Retirement planning is the process of determining retirement income goals and the actions and decisions necessary to achieve those goals. Retirement planning includes identifying sources of income, estimating expenses, implementing a savings program and managing assets.
BREAKING DOWN Retirement Planning
In the simplest sense, retirement planning is the planning one does to be prepared for life after paid work ends, not just financially but in all aspects of life. The non-financial aspects include lifestyle choices such as how to spend time in retirement, where to live, when to completely quit working, etc. A holistic approach to retirement planning considers all these areas.
The emphasis one puts on retirement planning changes throughout different life stages. Early in a person's working life, retirement planning is about setting aside enough money for retirement. During the middle of your career, it might also include setting specific income or asset targets and taking the steps to achieve them. Once you reach retirement age, you go from accumulating assets to what planners call the distribution phase. You’re no longer paying in; instead your decades of saving are paying out.
Retirement Planning Goals
Remember that retirement planning starts long before you retire -- the sooner, the better. Your “magic number,” the amount you need to retire comfortably, is highly personalized, but there are numerous rules of thumb that can give you an idea of how much to save.

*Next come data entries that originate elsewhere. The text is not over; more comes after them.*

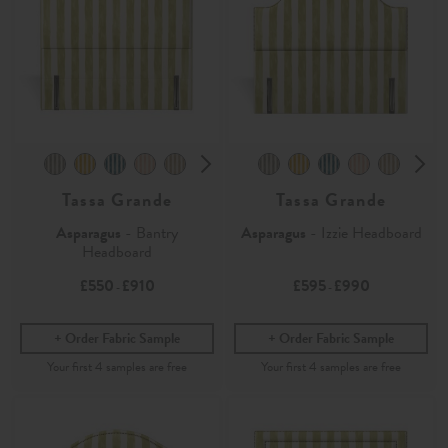
Tassa Grande
Tassa Grande
Asparagus
- Bantry
Asparagus
- Izzie Headboard
Headboard
£550
£910
£595
£990
-
-
Order Fabric Sample
Order Fabric Sample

Some people say that you need around $1 million to retire comfortably. Other professionals use the 80% rule, i.e., you need enough to live on 80% of your income at retirement. If you made $100,000 per year, you would need savings that could produce $80,000 per year for roughly 20 years, or $1.6 million. Others say most retirees aren't anywhere near saving enough to meet those benchmarks and should adjust their lifestyle to live on what they have.
Whatever method you, and possibly a financial planner, use to calculate your retirement savings needs, start as early as you can.
These 3 simple personal finance rules that you can start with are here, to see where you stand today.
Debt to Income Ratio
Ideally, your debt to income ratio should not be higher than 30%. Because then it would mean you are spending more than 30% of your income on paying loans / interest on loans.
Savings to Income Ratio
Ideally, you should be saving at least 20% of your monthly income to save and invest.
You should set aside 6 to 24 months of living expenses as a contingency fund to be used only in times of emergencies.